The College Football Coaching Roller Coaster

One of the big sports topics of the day is Tennessee coach Lane Kiffin jumping ship to become the head coach at the University of Southern California. The good people of the Volunteer State were less than pleased with this announcement, as you can imagine. Kiffin was hired as the UT coach just 14 months ago, and the fans believed he would lead them back to national prominence. Instead, they gathered in front of the Athletic Department, set mattresses on fire and tried to prevent Kiffin from leaving. Yeah, because he'll want to stay in Knoxville if they physically force him to do so. And the name-calling, wife-bashing antics that have also occurred in the past 24 hours? All that is going to do is make him miss Tennessee even less.

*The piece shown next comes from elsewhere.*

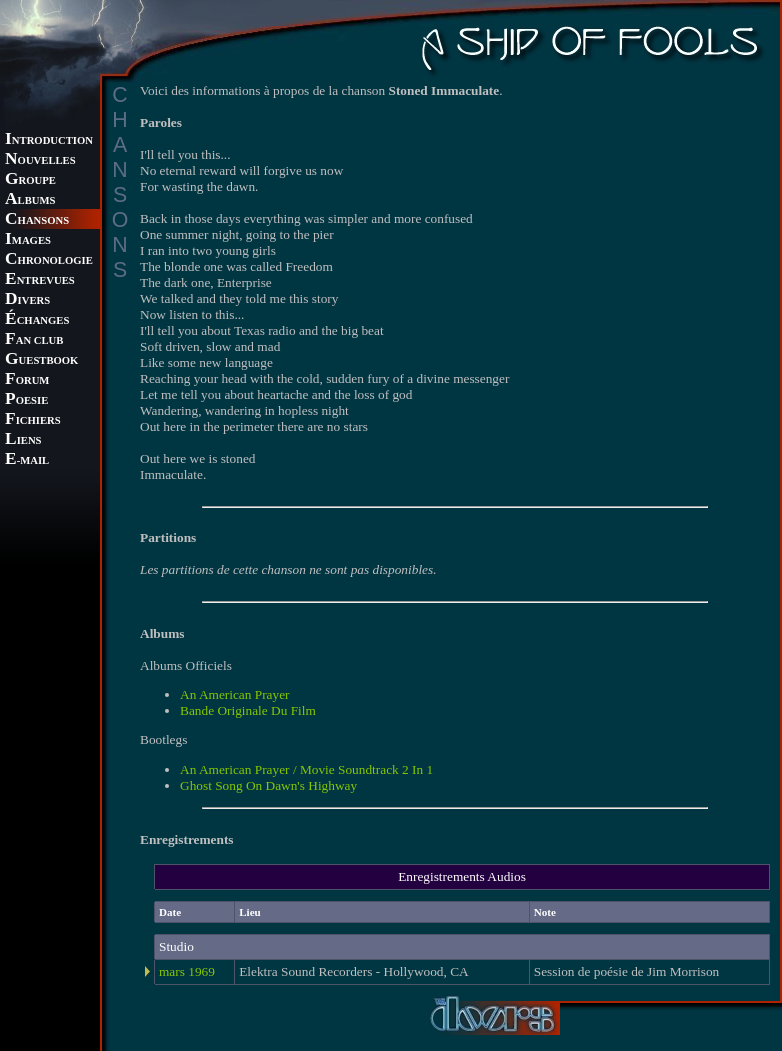 The image size is (782, 1051). What do you see at coordinates (27, 380) in the screenshot?
I see `ORUM` at bounding box center [27, 380].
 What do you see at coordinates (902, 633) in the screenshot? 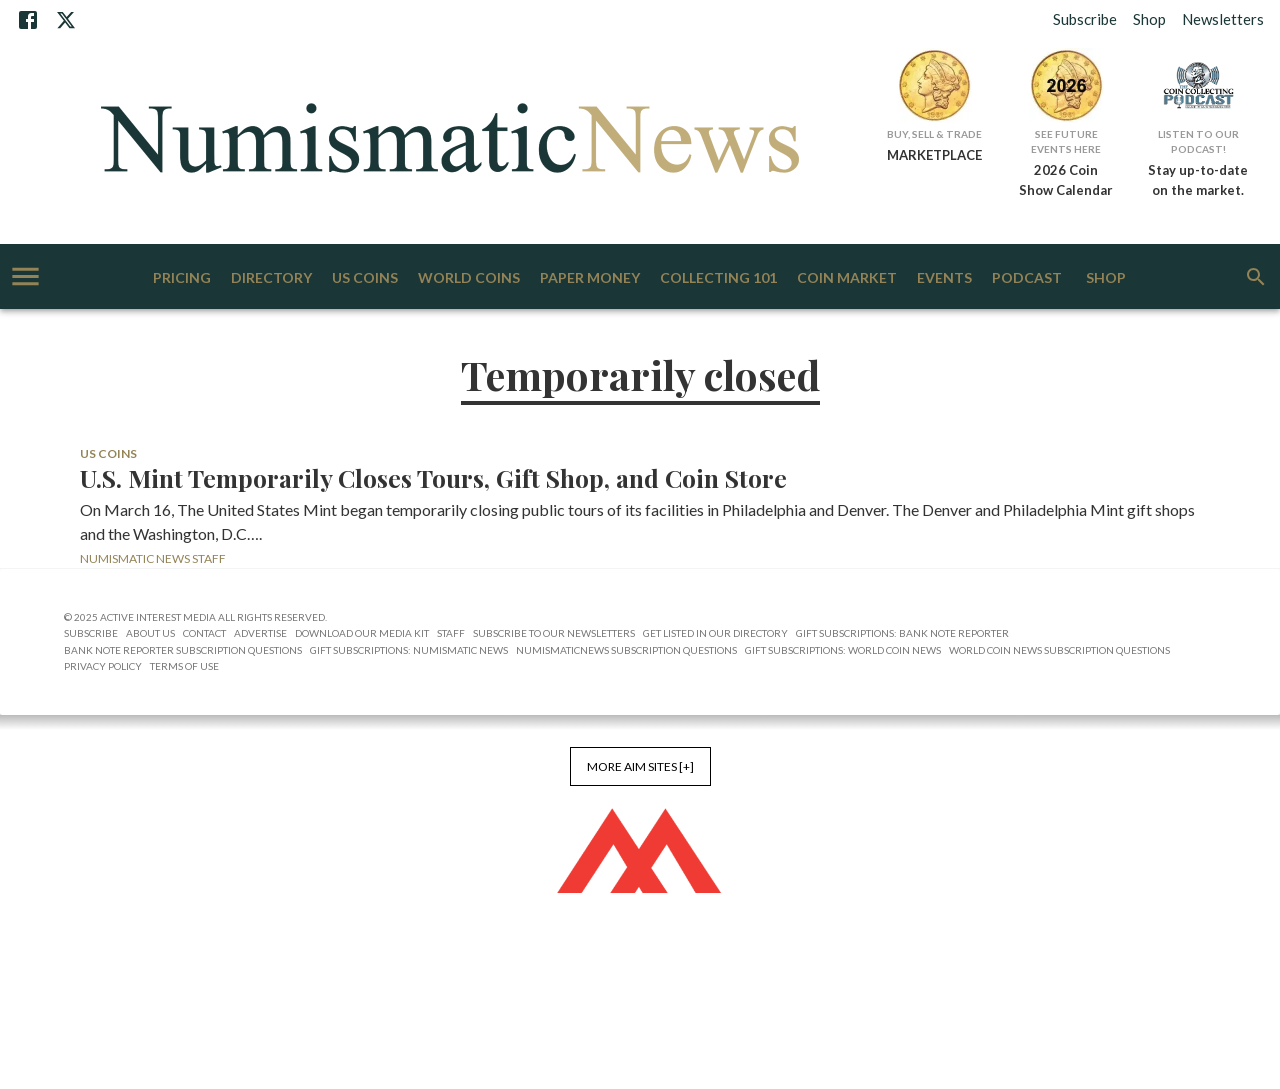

I turned on Around the Horn on ESPN this evening, and one of the journalists on the show was talking about how this is so terrible that college football is set up in such a way that coach's leave for greener pastures all the time. But is it really so one-sided? Coaches get fired by schools all the time, and nobody is talking about how terrible this is. The truth is college football is all about what is best for "me," whether the "me" is the coach, player or program. Coaches leave, programs fire coaches, and players leave for other schools or the NFL all the time. It just a part of how it goes. Tennessee is going to go out and hire another coach. They will probably hire a coach from another school, and the fans won't have a problem with it. Get over it. That's just how it is.